KDLC
- Dulac, Louisiana; United States;
- Broadcast area: Houma–Thibodaux
- Frequency: 97.7 MHz
- Branding: Rock 97.7

Programming
- Language: English
- Format: Classic rock

Ownership
- Owner: Bayou Radio Group
- Sister stations: KCIL, KJIN, WGUO

History
- First air date: 2011; 15 years ago
- Call sign meaning: K DuLaC

Technical information
- Licensing authority: FCC
- Facility ID: 189558
- Class: C1
- ERP: 100,000 watts
- HAAT: 134.4 meters (441 ft)

Links
- Public license information: Public file; LMS;
- Webcast: Listen Live
- Website: rock977.net

= KDLC (FM) =

KDLC (97.7 FM, "Rock 97.7") is a classic rock radio station licensed to Dulac, Louisiana.
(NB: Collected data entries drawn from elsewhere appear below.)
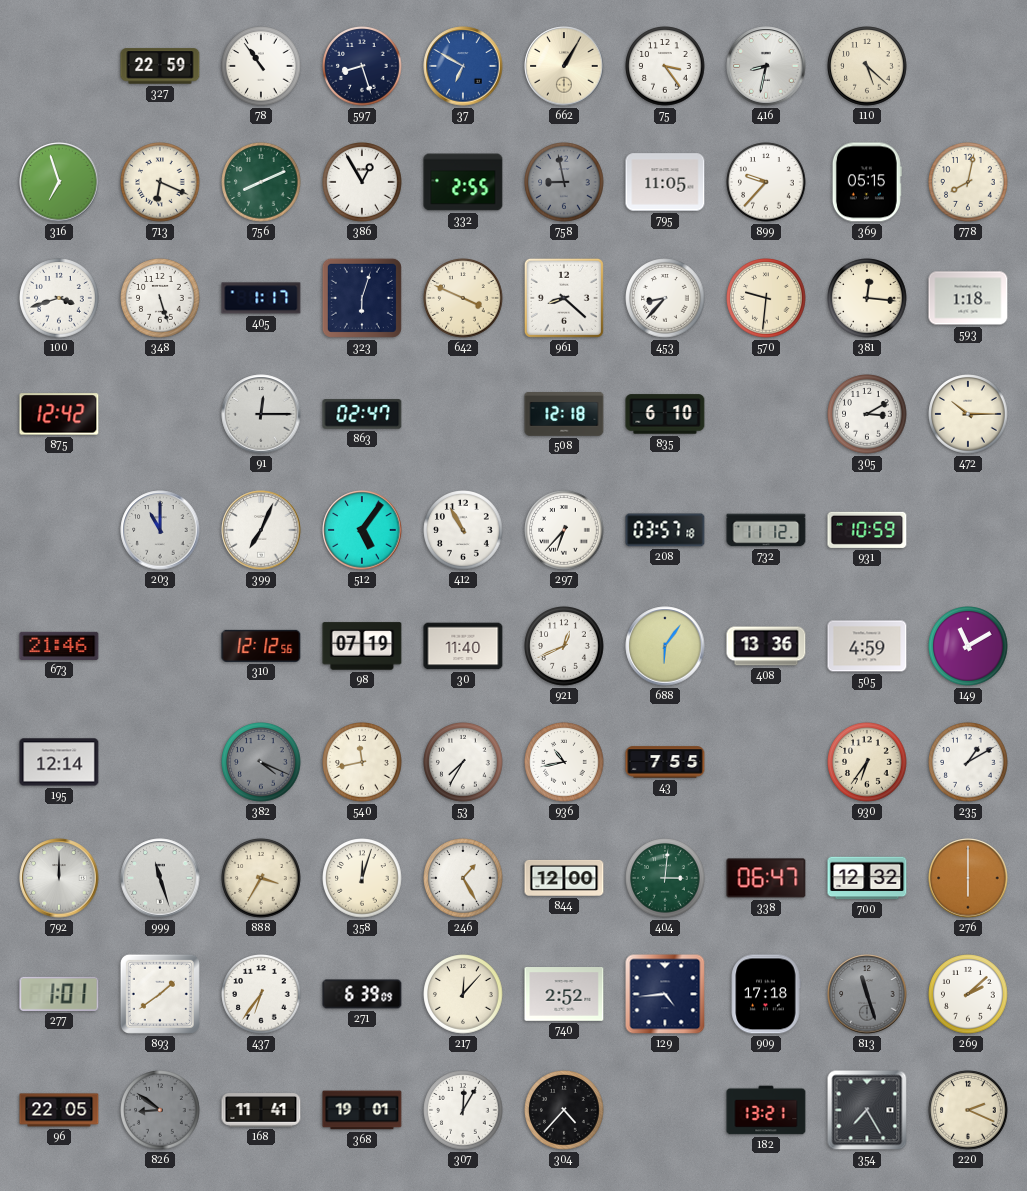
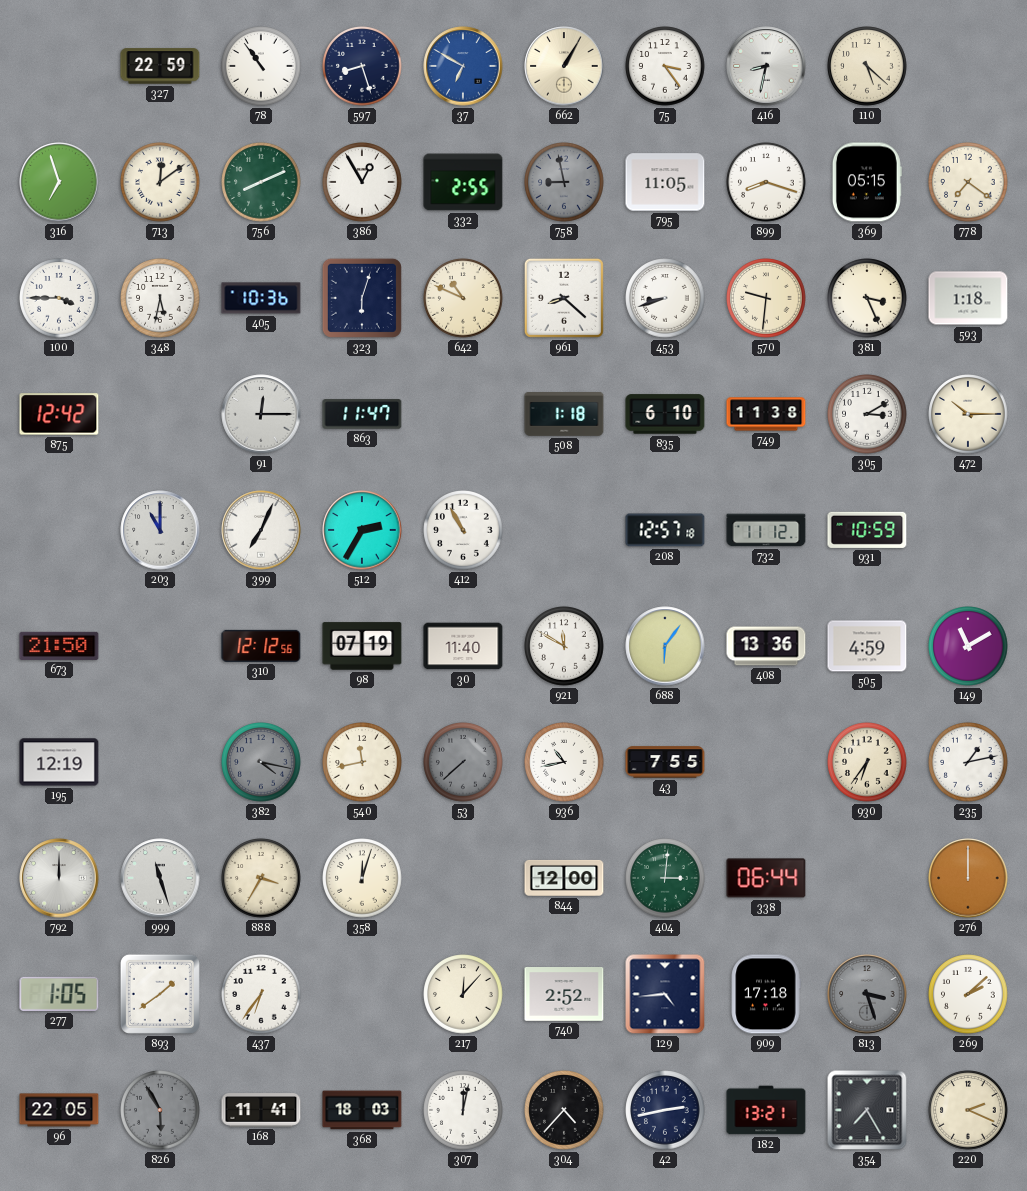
713: 6:19 -> 12:09
899: 9:37 -> 8:18
778: 8:02 -> 7:21
100: 3:42 -> 3:45
348: 5:27 -> 5:32
405: 1:17 -> 10:36
642: 3:49 -> 10:49
453: 8:37 -> 8:42
381: 12:16 -> 3:26
863: 02:47 -> 11:47
508: 12:18 -> 1:18
749: none -> 11:38
512: 5:06 -> 2:35
297: 6:37 -> none
208: 03:57 -> 12:57
673: 21:46 -> 21:50
921: 12:41 -> 11:50
195: 12:14 -> 12:19
382: 4:19 -> 4:17
53: 7:35 -> 7:38
53 dial: white -> grey
235: 1:10 -> 1:13
246: 1:25 -> none
338: 06:47 -> 06:44
700: 12:32 -> none
276: 6:00 -> 12:00
277: 1:01 -> 1:05
271: 6:39 -> none
813: 11:27 -> 3:27
826: 8:51 -> 5:55
368: 19:01 -> 18:03
307: 12:05 -> 12:02
42: none -> 2:43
It serves the Houma, Louisiana area and is owned by Coast Radio Group.

==History==
In 2011, KDLC signed in the air with an adult contemporary format branded as "Sunny 97.7".

On June 1, 2017, KDLC changed their format from adult contemporary (branded as "Sunny 97.7") to classic rock, branded as "Rock 97.7".